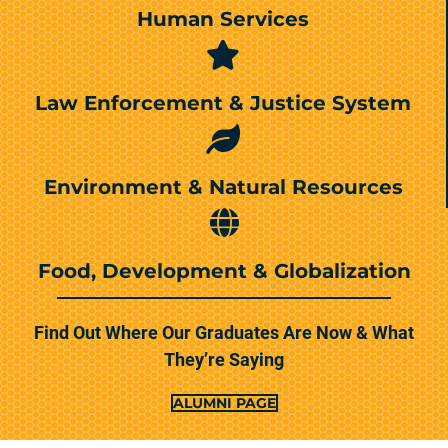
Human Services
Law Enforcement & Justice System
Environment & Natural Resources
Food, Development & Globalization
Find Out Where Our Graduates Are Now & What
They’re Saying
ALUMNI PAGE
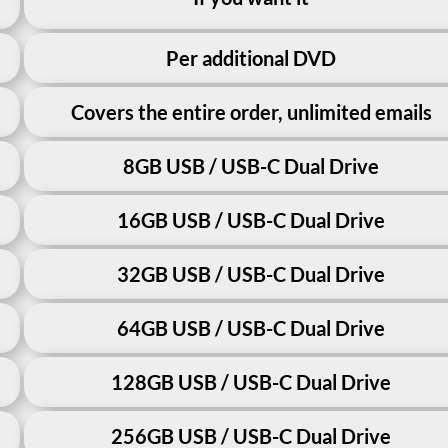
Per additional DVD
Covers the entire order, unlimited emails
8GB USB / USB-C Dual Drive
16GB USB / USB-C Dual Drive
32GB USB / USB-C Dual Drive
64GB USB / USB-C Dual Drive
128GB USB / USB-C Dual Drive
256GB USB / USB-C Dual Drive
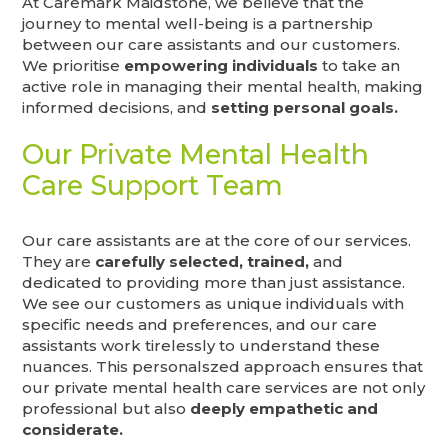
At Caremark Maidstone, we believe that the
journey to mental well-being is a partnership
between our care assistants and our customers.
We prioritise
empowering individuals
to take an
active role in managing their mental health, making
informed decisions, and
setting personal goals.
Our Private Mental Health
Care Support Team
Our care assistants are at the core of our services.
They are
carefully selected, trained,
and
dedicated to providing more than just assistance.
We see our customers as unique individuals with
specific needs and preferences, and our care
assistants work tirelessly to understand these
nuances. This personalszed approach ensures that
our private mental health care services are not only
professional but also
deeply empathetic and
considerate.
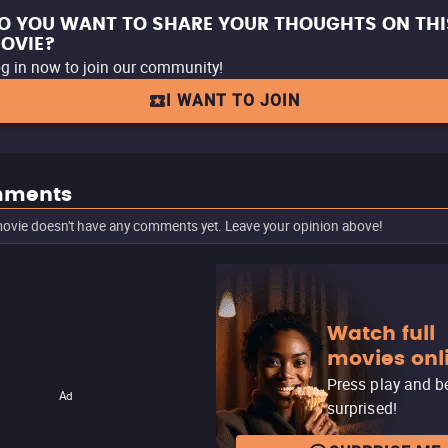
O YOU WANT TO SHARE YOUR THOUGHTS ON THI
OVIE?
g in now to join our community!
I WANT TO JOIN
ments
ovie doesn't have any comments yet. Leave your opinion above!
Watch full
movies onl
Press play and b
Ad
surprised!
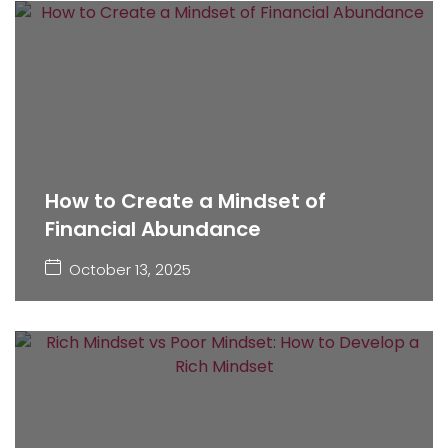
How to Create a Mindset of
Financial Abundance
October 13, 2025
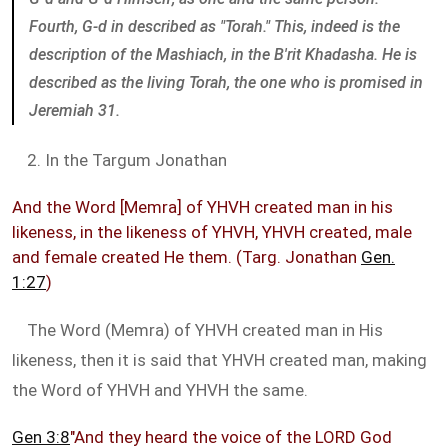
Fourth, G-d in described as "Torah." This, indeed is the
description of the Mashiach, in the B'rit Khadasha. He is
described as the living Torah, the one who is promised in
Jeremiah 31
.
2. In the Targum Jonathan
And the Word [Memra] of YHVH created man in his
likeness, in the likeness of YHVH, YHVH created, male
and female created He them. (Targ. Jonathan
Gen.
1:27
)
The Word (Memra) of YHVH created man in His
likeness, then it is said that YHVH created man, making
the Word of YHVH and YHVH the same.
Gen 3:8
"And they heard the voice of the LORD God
-=-=-=-=-
All that is wanted is a faithful reproduction of the line above with "We see our customers", the line with "our private mental health care", and every line in between.

We see our customers as unique individuals with
specific needs and preferences, and our care
assistants work tirelessly to understand these
nuances. This personalszed approach ensures that
our private mental health care services are not only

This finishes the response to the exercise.